◆ Work item ◆
Print each entry verbatim.

[[ Data for analysis open ]]

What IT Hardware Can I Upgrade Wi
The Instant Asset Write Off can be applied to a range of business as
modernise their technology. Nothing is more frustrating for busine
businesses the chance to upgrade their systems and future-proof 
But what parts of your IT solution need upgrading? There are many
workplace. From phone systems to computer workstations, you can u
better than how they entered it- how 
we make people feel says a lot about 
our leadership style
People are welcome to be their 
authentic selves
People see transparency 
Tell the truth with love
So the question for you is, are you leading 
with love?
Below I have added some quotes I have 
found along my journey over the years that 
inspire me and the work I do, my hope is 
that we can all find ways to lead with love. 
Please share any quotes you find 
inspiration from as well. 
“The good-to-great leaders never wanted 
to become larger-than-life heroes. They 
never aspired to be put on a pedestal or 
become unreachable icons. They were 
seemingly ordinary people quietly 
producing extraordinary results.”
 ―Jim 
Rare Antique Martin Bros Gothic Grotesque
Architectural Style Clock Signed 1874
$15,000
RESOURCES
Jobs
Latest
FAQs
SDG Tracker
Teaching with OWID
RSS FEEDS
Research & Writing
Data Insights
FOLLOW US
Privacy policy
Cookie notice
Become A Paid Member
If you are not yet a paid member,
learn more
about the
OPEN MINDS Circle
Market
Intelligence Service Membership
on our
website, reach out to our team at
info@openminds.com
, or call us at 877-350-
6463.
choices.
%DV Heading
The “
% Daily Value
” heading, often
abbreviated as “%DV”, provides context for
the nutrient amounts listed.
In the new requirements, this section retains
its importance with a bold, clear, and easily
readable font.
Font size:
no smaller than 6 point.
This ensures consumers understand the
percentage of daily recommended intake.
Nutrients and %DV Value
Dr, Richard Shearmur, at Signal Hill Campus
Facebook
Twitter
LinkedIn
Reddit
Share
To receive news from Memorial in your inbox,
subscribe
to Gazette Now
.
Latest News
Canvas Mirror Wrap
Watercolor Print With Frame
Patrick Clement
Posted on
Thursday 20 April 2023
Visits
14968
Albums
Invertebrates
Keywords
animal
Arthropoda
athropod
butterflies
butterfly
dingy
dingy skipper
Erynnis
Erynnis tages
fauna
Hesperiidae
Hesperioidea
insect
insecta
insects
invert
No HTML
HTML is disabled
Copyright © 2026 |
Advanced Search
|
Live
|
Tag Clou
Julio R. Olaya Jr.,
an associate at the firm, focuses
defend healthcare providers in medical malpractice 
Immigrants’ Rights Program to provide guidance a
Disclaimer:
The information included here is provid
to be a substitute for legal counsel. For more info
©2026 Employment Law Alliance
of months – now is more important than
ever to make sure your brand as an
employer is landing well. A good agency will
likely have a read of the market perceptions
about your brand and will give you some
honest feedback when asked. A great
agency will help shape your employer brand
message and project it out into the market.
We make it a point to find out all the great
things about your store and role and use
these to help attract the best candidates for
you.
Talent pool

[[ Data for analysis closed ]]

◆ Reply to the task ◆
What IT Hardware Can I Upgrade Wi
The Instant Asset Write Off can be applied to a range of business as
modernise their technology. Nothing is more frustrating for busine
businesses the chance to upgrade their systems and future-proof 
But what parts of your IT solution need upgrading? There are many
workplace. From phone systems to computer workstations, you can u
better than how they entered it- how 
we make people feel says a lot about 
our leadership style
People are welcome to be their 
authentic selves
People see transparency 
Tell the truth with love
So the question for you is, are you leading 
with love?
Below I have added some quotes I have 
found along my journey over the years that 
inspire me and the work I do, my hope is 
that we can all find ways to lead with love. 
Please share any quotes you find 
inspiration from as well. 
“The good-to-great leaders never wanted 
to become larger-than-life heroes. They 
never aspired to be put on a pedestal or 
become unreachable icons. They were 
seemingly ordinary people quietly 
producing extraordinary results.”
 ―Jim 
Rare Antique Martin Bros Gothic Grotesque
Architectural Style Clock Signed 1874
$15,000
RESOURCES
Jobs
Latest
FAQs
SDG Tracker
Teaching with OWID
RSS FEEDS
Research & Writing
Data Insights
FOLLOW US
Privacy policy
Cookie notice
Become A Paid Member
If you are not yet a paid member,
learn more
about the
OPEN MINDS Circle
Market
Intelligence Service Membership
on our
website, reach out to our team at
info@openminds.com
, or call us at 877-350-
6463.
choices.
%DV Heading
The “
% Daily Value
” heading, often
abbreviated as “%DV”, provides context for
the nutrient amounts listed.
In the new requirements, this section retains
its importance with a bold, clear, and easily
readable font.
Font size:
no smaller than 6 point.
This ensures consumers understand the
percentage of daily recommended intake.
Nutrients and %DV Value
Dr, Richard Shearmur, at Signal Hill Campus
Facebook
Twitter
LinkedIn
Reddit
Share
To receive news from Memorial in your inbox,
subscribe
to Gazette Now
.
Latest News
Canvas Mirror Wrap
Watercolor Print With Frame
Patrick Clement
Posted on
Thursday 20 April 2023
Visits
14968
Albums
Invertebrates
Keywords
animal
Arthropoda
athropod
butterflies
butterfly
dingy
dingy skipper
Erynnis
Erynnis tages
fauna
Hesperiidae
Hesperioidea
insect
insecta
insects
invert
No HTML
HTML is disabled
Copyright © 2026 |
Advanced Search
|
Live
|
Tag Clou
Julio R. Olaya Jr.,
an associate at the firm, focuses
defend healthcare providers in medical malpractice 
Immigrants’ Rights Program to provide guidance a
Disclaimer:
The information included here is provid
to be a substitute for legal counsel. For more info
©2026 Employment Law Alliance
of months – now is more important than
ever to make sure your brand as an
employer is landing well. A good agency will
likely have a read of the market perceptions
about your brand and will give you some
honest feedback when asked. A great
agency will help shape your employer brand
message and project it out into the market.
We make it a point to find out all the great
things about your store and role and use
these to help attract the best candidates for
you.
Talent pool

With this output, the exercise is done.